This increasing interest in the role of free radicals in the pathogenesis of disease has led to an increased need for techniques to measure free radicals and their reactions in vivo and, most importantly, in the clinical situation.

Several problems arise when considering measurement of free radicals (Cheesman and Slater, 1993): First the ultra-short half-life of these radicals (usually measured in microseconds). Second any free radicals produced in vivo react at or close to their source of formation. Hence, the methods devised to quantitate free radicals are more or less indirect (Slater, 1984; Pryor and Godber, 1991). A third problem is that many of these end products are in themselves reactive although to a lesser degree. Last but not least, the only samples that are readily available for clinical practice are blood, urine and expired breath.

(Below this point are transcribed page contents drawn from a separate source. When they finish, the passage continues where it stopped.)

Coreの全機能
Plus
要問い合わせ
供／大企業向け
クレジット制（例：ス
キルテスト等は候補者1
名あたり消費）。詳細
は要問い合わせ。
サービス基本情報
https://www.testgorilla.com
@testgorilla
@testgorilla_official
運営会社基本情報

It is completely impossible for a free radical that is produced in an internal tissue, having a half-life measured in microseconds to diffuse to the blood. In order to overcome these problems the following methods are used:

Electron spin resonance and radical trapping:

The only analytical technique that directly measures free radicals is electron spin resonance spectrometry. However, it is relatively insensitive and requires steady-state concentrations of free radicals in the micromolecular range; thus it is very limited for use in vivo. Spin trapping involves the addition of a compound known as a spin trap, that reacts rapidly with free radicals to form radical-adducts that are very much more stable and longer lived than the original species (Cheesman and Slater, 1993).

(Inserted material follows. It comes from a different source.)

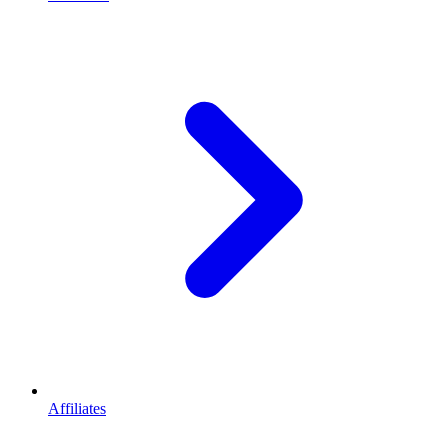
Affiliates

An alternative technique for trapping free radicals produced by cells, organelles and perfused organs is by measuring the non-radical products produced when free radicals attack aromatic compounds. These substances are not produced normally hence their presence is evidence of hydroxyl radical production (Grootveld and Halliwell, 1986). These methods like ESR spin trapping can only produce semi-quantitative data.

Measurement of DNA damage:

Free radical species such as ?OH can produce irreversible DNA modification of DNA bases; theoretically a large number of products are possible but relatively few have been detected in biological systems.

Among these the major products of ?OH with thymine is thymine glycol and guanine is 8-hydroxy-guanine. These DNA products are eliminated by repair enzymes (excision enzymes & glycolases) and are excreted in urine either as the free base or as the nucleoside derivatives, thymidine glycol and 8-hydroxydeoxyguanosine. The latter products can be used as an index of radical attacks against DNA (Cathcart et al. 1984). This method is limited by several considerations including the obscurity of the tissue of origin of the products.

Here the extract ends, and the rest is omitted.